How do vector databases work?
[1] Given
↳ A dataset of three sentences, each has 3 words (or tokens)
↳ In practice, a dataset may contain millions or billions of sentences. The max number of tokens may be tens of thousands (e.g., 32,768 mistral-7b).
Process “how are you”
[2] 🟨 Word Embeddings
↳ For each word, look up corresponding word embedding vector from a table of 22 vectors, where 22 is the vocabulary size.
↳ In practice, the vocabulary size can be tens of thousands. The word embedding dimensions are in the thousands (e.g., 1024, 4096)
[3] 🟩 Encoding
↳ Feed the sequence of word embeddings to an encoder to obtain a sequence of feature vectors, one per word.
↳ Here, the encoder is a simple one layer perceptron (linear layer + ReLU)
↳ In practice, the encoder is a transformer or one of its many variants.
[4] 🟩 Mean Pooling
↳ Merge the sequence of feature vectors into a single vector using “mean pooling” which is to average across the columns.
↳ The result is a single vector. We often call it “text embeddings” or “sentence embeddings.”
↳ Other pooling techniques are possible, such as CLS. But mean pooling is the most common.
[5] 🟦 Indexing
↳ Reduce the dimensions of the text embedding vector by a projection matrix. The reduction rate is 50% (4→2).
↳ In practice, the values in this projection matrix is much more random.
↳ The purpose is similar to that of hashing, which is to obtain a short representation to allow faster comparison and retrieval.
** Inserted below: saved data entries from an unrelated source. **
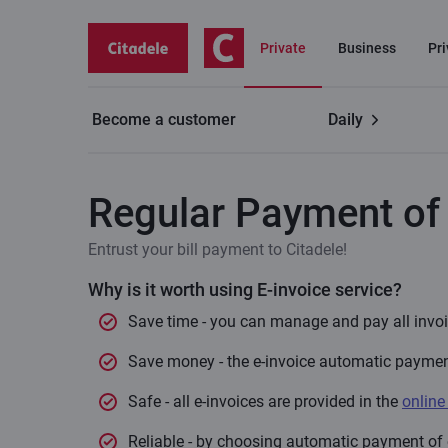
Private
Business
Pr
Become a customer
Daily
Private customers
Payments
Regular Payment o
Regular Payment of 
Entrust your bill payment to Citadele!
Why is it worth using E-invoice service?
Save time - you can manage and pay all invoic
Save money - the e-invoice automatic payment 
Safe - all e-invoices are provided in the
online
Reliable - by choosing automatic payment of e-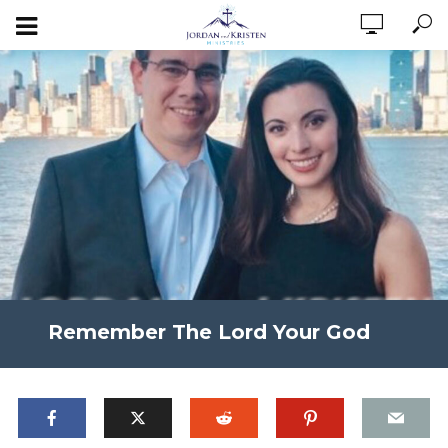
Remember The Lord Your God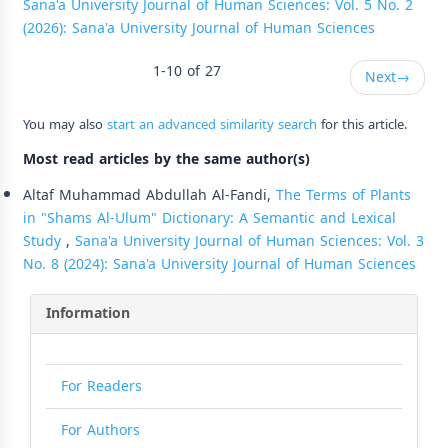
Sana'a University Journal of Human Sciences: Vol. 5 No. 2
(2026): Sana'a University Journal of Human Sciences
1-10 of 27
Next
→
You may also
start an advanced similarity search
for this article.
Most read articles by the same author(s)
Altaf Muhammad Abdullah Al-Fandi,
The Terms of Plants
in "Shams Al-Ulum" Dictionary: A Semantic and Lexical
Study
,
Sana'a University Journal of Human Sciences: Vol. 3
No. 8 (2024): Sana'a University Journal of Human Sciences
Information
For Readers
For Authors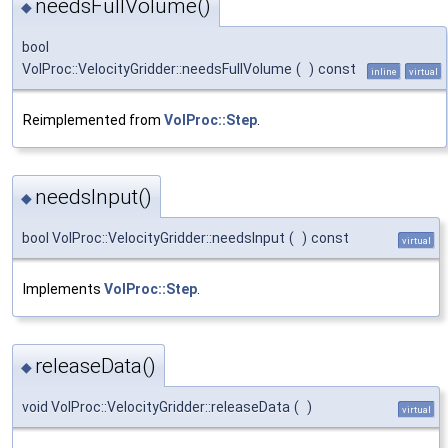
needsFullVolume()
◆
bool
VolProc::VelocityGridder::needsFullVolume
(
)
const
inline
virtual
Reimplemented from
VolProc::Step
.
needsInput()
◆
bool VolProc::VelocityGridder::needsInput
(
)
const
virtual
Implements
VolProc::Step
.
releaseData()
◆
void VolProc::VelocityGridder::releaseData
(
)
virtual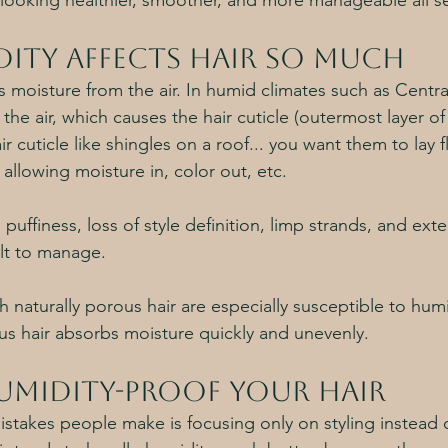
looking healthier, smoother, and more manageable all s
ity affects hair so much
s moisture from the air. In humid climates such as Central
the air, which causes the hair cuticle (outermost layer of 
ir cuticle like shingles on a roof... you want them to lay 
 allowing moisture in, color out, etc. 
, puffiness, loss of style definition, limp strands, and ext
lt to manage. 
h naturally porous hair are especially susceptible to hum
s hair absorbs moisture quickly and unevenly. 
midity-Proof Your Hair
stakes people make is focusing only on styling instead o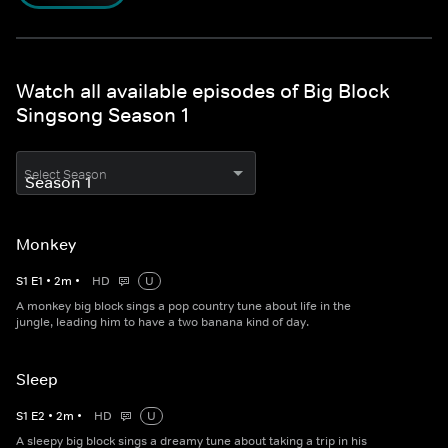
Watch all available episodes of Big Block
Singsong Season 1
Select Season
Monkey
S
1
E
1
•
2
m
•
HD
U
A monkey big block sings a pop country tune about life in the
jungle, leading him to have a two banana kind of day.
Sleep
S
1
E
2
•
2
m
•
HD
U
A sleepy big block sings a dreamy tune about taking a trip in his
↳ The resulting dimension-reduced index vector is saved in the vector storage.
[6] Process “who are you”
↳ Repeat [2]-[5]
[7] Process “who am I”
↳ Repeat [2]-[5]
Now we have indexed our dataset in the vector database.
[8] 🟥 Query: “am I you”
↳ Repeat [2]-[5]
↳ The result is a 2-d query vector.
[9] 🟥 Dot Products
↳ Take dot product between the query vector and database vectors. They are all 2-d.
↳ The purpose is to use dot product to estimate similarity.
↳ By transposing the query vector, this step becomes a matrix multiplication.
[10] 🟥 Nearest Neighbor
↳ Find the largest dot product by linear scan.
↳ The sentence with the highest dot product is “who am I”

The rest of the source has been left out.